1. **\( f(x) = |\sin(x)| \)**: 
   - This graph will have the same shape as the sine function, but all the negative parts of the sine wave will be reflected above the x-axis, making all values non-negative.
   
2. **\( f(x) = \sin(|x|) \)**:
   - This function is the sine of the absolute value of \(x\), meaning it mirrors the sine wave around the y-axis. For negative values of \(x\), it will behave as if \(x\) were positive.

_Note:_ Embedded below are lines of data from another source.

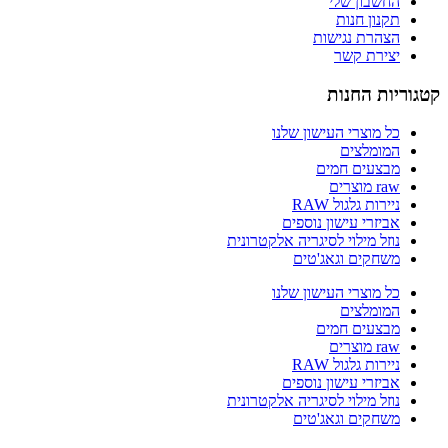
החשבון שלי
תקנון חנות
הצהרת נגישות
יצירת קשר
קטגוריות החנות
כל מוצרי העישון שלנו
המומלצים
מבצעים חמים
raw מוצרים
ניירות גלגול RAW
אביזרי עישון נוספים
נוזל מילוי לסיגריה אלקטרונית
משחקים וגאג'טים
כל מוצרי העישון שלנו
המומלצים
מבצעים חמים
raw מוצרים
ניירות גלגול RAW
אביזרי עישון נוספים
נוזל מילוי לסיגריה אלקטרונית
משחקים וגאג'טים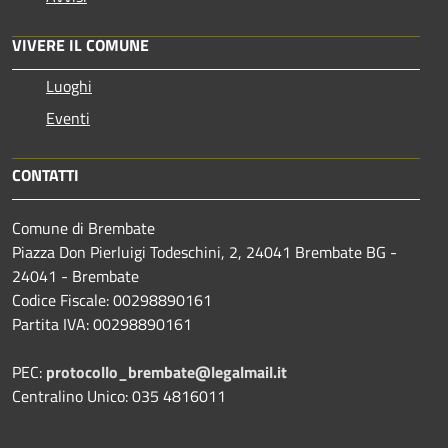
VIVERE IL COMUNE
Luoghi
Eventi
CONTATTI
Comune di Brembate
Piazza Don Pierluigi Todeschini, 2, 24041 Brembate BG -
24041 - Brembate
Codice Fiscale: 00298890161
Partita IVA: 00298890161
PEC:
protocollo_brembate@legalmail.it
Centralino Unico: 035 4816011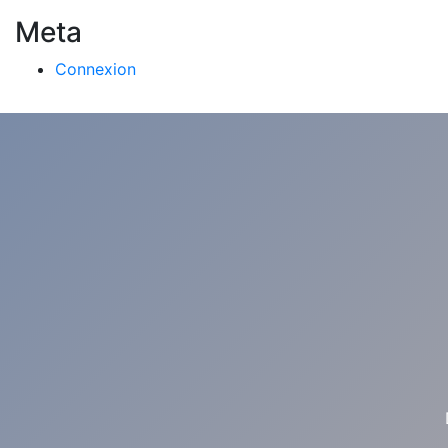
Meta
Connexion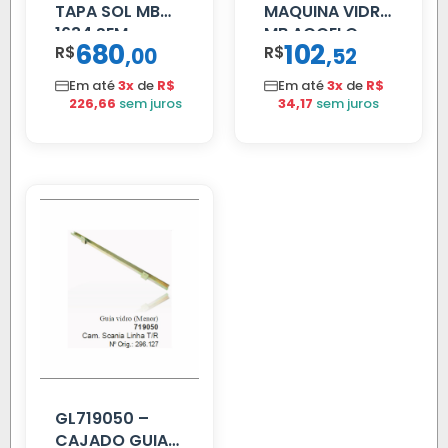
TAPA SOL MB
MAQUINA VIDRO
1634 SEM
MB ACCELO
680
102
R$
,
R$
,
00
52
SUPORTE FIBRA
2002 ATE 2011
S/MOTOR LE
Em até
3x
de
R$
Em até
3x
de
R$
226,66
sem juros
34,17
sem juros
GL719050 –
CAJADO GUIA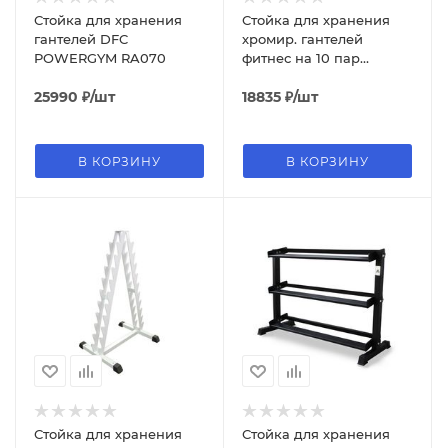
Стойка для хранения
Стойка для хранения
гантелей DFC
хромир. гантелей
POWERGYM RA070
фитнес на 10 пар
Чёрный
25990
₽
/шт
18835
₽
/шт
В КОРЗИНУ
В КОРЗИНУ
Стойка для хранения
Стойка для хранения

Now let's compare the graphs:
- **Left graph**: The sine wave looks mirrored around the x-axis, with all negative values made positive. This matches the behavior of \( f(x) = |\sin(x)| \).
  
- **Right graph**: The graph is symmetric around the y-axis, which is the characteristic of \( f(x) = \sin(|x|) \).

### Conclusion:
- **Left graph** corresponds to \( f(x) = |\sin(x)| \).
- **Right graph** corresponds to \( f(x) = \sin(|x|) \).

Would you like further details on these functions or any follow-up questions?

Here are 5 related questions to expand your understanding:
1. How does the graph of \( f(x) = \sin(x) \) differ from \( f(x) = |\sin(x)| \)?
2. What is the period of \( f(x) = \sin(|x|) \)?
3. How would you graph \( f(x) = \cos(|x|) \)?
4. What happens to \( f(x) = \sin(x) \) when the absolute value is applied to both \(x\) and \( \sin(x) \)?
5. Can you explain how symmetry around the x-axis and y-axis affects the graph?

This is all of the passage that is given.